ASSIGNMENT
No pictures, please. Output the lines from the start of the data through the line that contains "District Retirement System.", both included, exactly as they stand.

Transcribed page contents
######
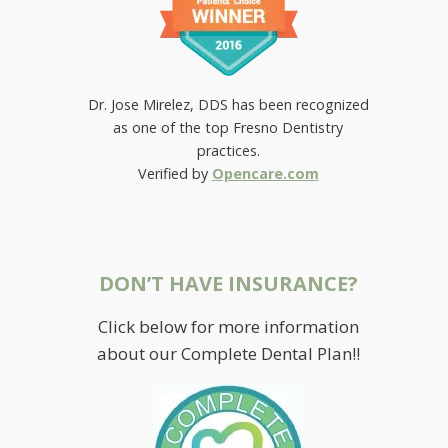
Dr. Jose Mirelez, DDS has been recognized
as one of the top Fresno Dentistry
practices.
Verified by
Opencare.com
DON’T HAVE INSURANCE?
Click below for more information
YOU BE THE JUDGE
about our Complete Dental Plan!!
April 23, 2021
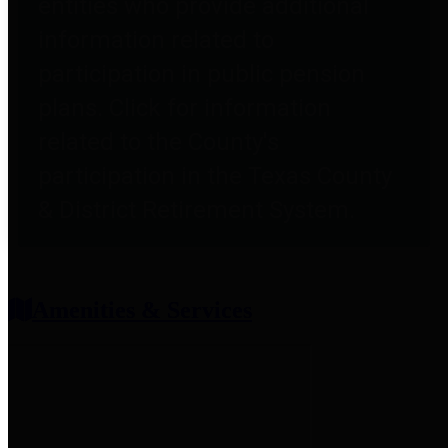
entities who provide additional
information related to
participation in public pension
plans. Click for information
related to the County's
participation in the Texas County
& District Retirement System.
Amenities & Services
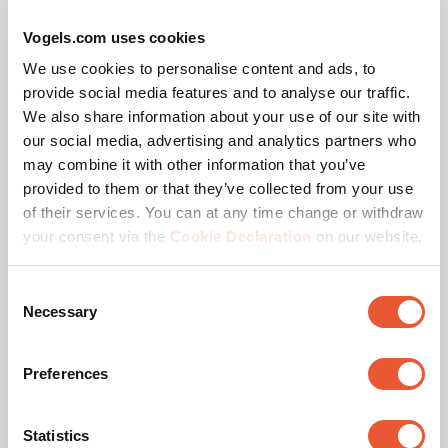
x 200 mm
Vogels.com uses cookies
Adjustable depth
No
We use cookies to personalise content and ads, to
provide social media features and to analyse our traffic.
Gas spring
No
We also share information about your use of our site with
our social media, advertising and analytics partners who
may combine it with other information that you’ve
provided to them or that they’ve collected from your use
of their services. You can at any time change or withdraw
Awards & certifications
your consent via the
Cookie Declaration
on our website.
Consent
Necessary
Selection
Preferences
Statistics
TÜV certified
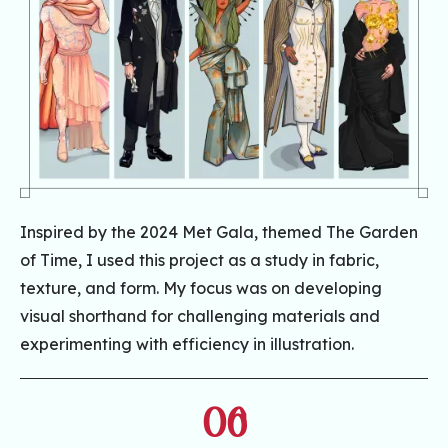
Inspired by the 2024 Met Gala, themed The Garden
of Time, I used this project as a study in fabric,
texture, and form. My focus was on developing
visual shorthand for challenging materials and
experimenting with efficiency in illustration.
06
######
RESPONSE TO THE EXERCISE
Dr. Jose Mirelez, DDS has been recognized
as one of the top Fresno Dentistry
practices.
Verified by
Opencare.com
DON’T HAVE INSURANCE?
Click below for more information
YOU BE THE JUDGE
about our Complete Dental Plan!!
April 23, 2021
entities who provide additional
information related to
participation in public pension
plans. Click for information
related to the County's
participation in the Texas County
& District Retirement System.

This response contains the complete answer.